Attorneys representing GE and Moreau agree that the case is of public interest, but claim that the paper has no First Amendment right to access documents concerning their settlement discussions.

In September 1997, U.S. District Judge Lawrence E. Kahn ruled against the Post-Star, saying that opening the settlement process to the media “would delay if not altogether prevent a negotiated settlement of this action.”

“In a perfect world, the public would be kept abreast of all developments in the settlement discussions of lawsuits of public interest,” Kahn wrote. “In our world, such disclosure would … result in no settlement discussions and no settlements.”

Now, one year later, the matter is before the appeals court panel, which heard oral arguments on Sept. 17.

“We still don't know why they say this is so sensitive other than their argument that settlement discussions are generally sensitive and won't occur if you make that information public,” Gleason said.

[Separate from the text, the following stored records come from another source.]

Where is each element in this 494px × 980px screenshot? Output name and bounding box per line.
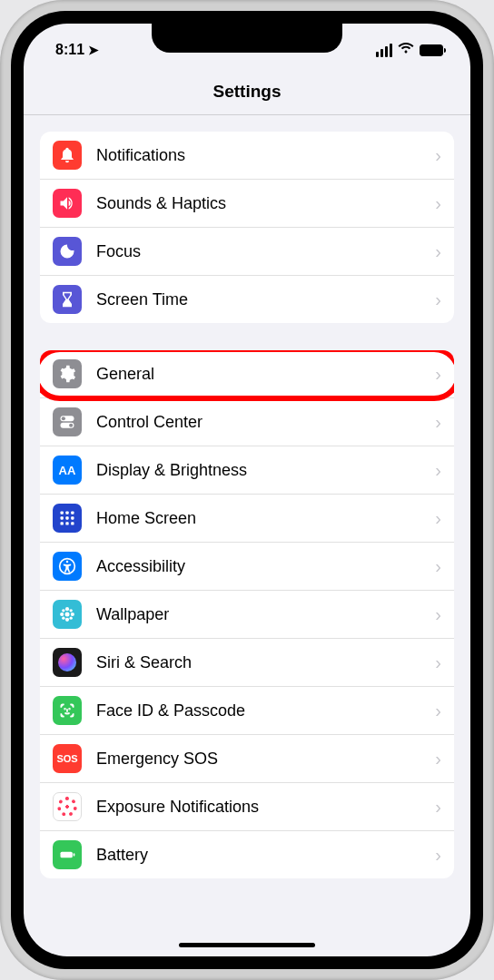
chevron-right-icon: › [435, 604, 441, 625]
svg-rect-7 [61, 516, 64, 519]
row-label: Control Center [96, 413, 435, 432]
svg-point-16 [65, 607, 69, 611]
svg-point-18 [60, 612, 64, 616]
row-screentime[interactable]: Screen Time › [40, 276, 454, 323]
svg-point-25 [69, 709, 70, 710]
row-label: Exposure Notifications [96, 798, 435, 817]
settings-list[interactable]: Notifications › Sounds & Haptics › [24, 115, 470, 939]
row-label: Screen Time [96, 290, 435, 309]
bell-icon [53, 141, 82, 170]
row-exposure[interactable]: Exposure Notifications › [40, 783, 454, 831]
svg-rect-5 [65, 512, 68, 514]
svg-rect-4 [61, 512, 64, 514]
svg-rect-12 [71, 522, 74, 524]
speaker-icon [53, 189, 82, 218]
chevron-right-icon: › [435, 364, 441, 385]
svg-point-21 [70, 609, 73, 612]
row-label: Battery [96, 846, 435, 865]
row-home-screen[interactable]: Home Screen › [40, 495, 454, 543]
row-label: Notifications [96, 146, 435, 165]
home-indicator[interactable] [179, 943, 315, 947]
row-label: Emergency SOS [96, 750, 435, 769]
chevron-right-icon: › [435, 193, 441, 214]
exposure-icon [53, 792, 82, 821]
svg-point-20 [62, 609, 64, 612]
svg-point-1 [62, 416, 65, 420]
chevron-right-icon: › [435, 145, 441, 166]
siri-icon [53, 648, 82, 677]
row-label: Siri & Search [96, 653, 435, 672]
sos-icon: SOS [53, 744, 82, 773]
chevron-right-icon: › [435, 652, 441, 673]
row-general[interactable]: General › [40, 350, 454, 398]
faceid-icon [53, 696, 82, 725]
page-title: Settings [24, 82, 470, 102]
row-label: Display & Brightness [96, 461, 435, 480]
toggles-icon [53, 407, 82, 436]
flower-icon [53, 600, 82, 629]
nav-header: Settings [24, 69, 470, 115]
chevron-right-icon: › [435, 460, 441, 481]
row-label: Sounds & Haptics [96, 194, 435, 213]
svg-point-15 [65, 612, 70, 617]
hourglass-icon [53, 285, 82, 314]
row-label: Focus [96, 242, 435, 261]
settings-group: Notifications › Sounds & Haptics › [40, 132, 454, 323]
svg-rect-6 [71, 512, 74, 514]
row-focus[interactable]: Focus › [40, 228, 454, 276]
phone-frame: 8:11 ➤ Settings [0, 0, 494, 980]
svg-point-3 [69, 424, 73, 427]
svg-point-23 [70, 617, 73, 620]
row-display[interactable]: AA Display & Brightness › [40, 446, 454, 495]
battery-icon [53, 840, 82, 869]
cellular-signal-icon [376, 44, 392, 57]
svg-rect-10 [61, 522, 64, 524]
status-time: 8:11 [55, 42, 84, 58]
grid-icon [53, 504, 82, 533]
row-label: Wallpaper [96, 605, 435, 624]
svg-rect-27 [74, 853, 75, 856]
row-label: Face ID & Passcode [96, 701, 435, 720]
row-sos[interactable]: SOS Emergency SOS › [40, 735, 454, 783]
chevron-right-icon: › [435, 749, 441, 769]
svg-point-24 [64, 709, 65, 710]
chevron-right-icon: › [435, 845, 441, 866]
svg-point-14 [66, 561, 69, 564]
svg-rect-9 [71, 516, 74, 519]
row-label: Home Screen [96, 509, 435, 528]
chevron-right-icon: › [435, 701, 441, 721]
chevron-right-icon: › [435, 289, 441, 310]
row-sounds[interactable]: Sounds & Haptics › [40, 180, 454, 228]
gear-icon [53, 359, 82, 388]
row-faceid[interactable]: Face ID & Passcode › [40, 687, 454, 735]
row-control-center[interactable]: Control Center › [40, 398, 454, 446]
svg-rect-8 [65, 516, 68, 519]
chevron-right-icon: › [435, 556, 441, 577]
svg-rect-11 [65, 522, 68, 524]
accessibility-icon [53, 552, 82, 581]
svg-point-22 [62, 617, 64, 620]
row-accessibility[interactable]: Accessibility › [40, 543, 454, 591]
row-battery[interactable]: Battery › [40, 831, 454, 878]
battery-icon [420, 44, 443, 56]
row-notifications[interactable]: Notifications › [40, 132, 454, 180]
row-label: General [96, 365, 435, 384]
row-siri[interactable]: Siri & Search › [40, 639, 454, 687]
chevron-right-icon: › [435, 508, 441, 529]
svg-point-17 [65, 618, 69, 622]
notch [152, 24, 342, 53]
settings-group: General › Control Center › AA Display & … [40, 350, 454, 878]
wifi-icon [398, 42, 414, 58]
svg-rect-26 [61, 852, 73, 858]
svg-point-19 [71, 612, 74, 616]
row-wallpaper[interactable]: Wallpaper › [40, 591, 454, 639]
chevron-right-icon: › [435, 412, 441, 433]
location-icon: ➤ [88, 43, 99, 57]
moon-icon [53, 237, 82, 266]
text-size-icon: AA [53, 456, 82, 485]
chevron-right-icon: › [435, 241, 441, 262]
row-label: Accessibility [96, 557, 435, 576]
chevron-right-icon: › [435, 797, 441, 818]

Gleason said: “Nobody disputes that this is of public interest, but what they're saying is that there is no First Amendment right in the discovery process.”

Lewis B. Oliver Jr., an Albany-based attorney representing the town of Moreau, was not available for comment.

Calls placed to Sandra Sue McQuay, a Boston-based attorney representing GE in the case, have not been returned.

In terms of public interest, some freedom-of-information battles are more critical than others, said Steve Bennett, the Post-Star's managing editor.

“Not every one of these cases do we routinely go after because it gets to be costly,” Bennett said. “But when we have cases where the freedom-of-information law is violated we can't let [public officials] get away with that. It's a basic principle.

“In this case, it's more critical for the people of Moreau because it's gone on for 10 or more years,” said Bennett. “We want to establish that these things should be public for very practical and pointed reasons. So if there's some kind of settlement that may or may not serve the public, we want to know what that was.

A decision in Post-Star v. the Town of Moreau is pending.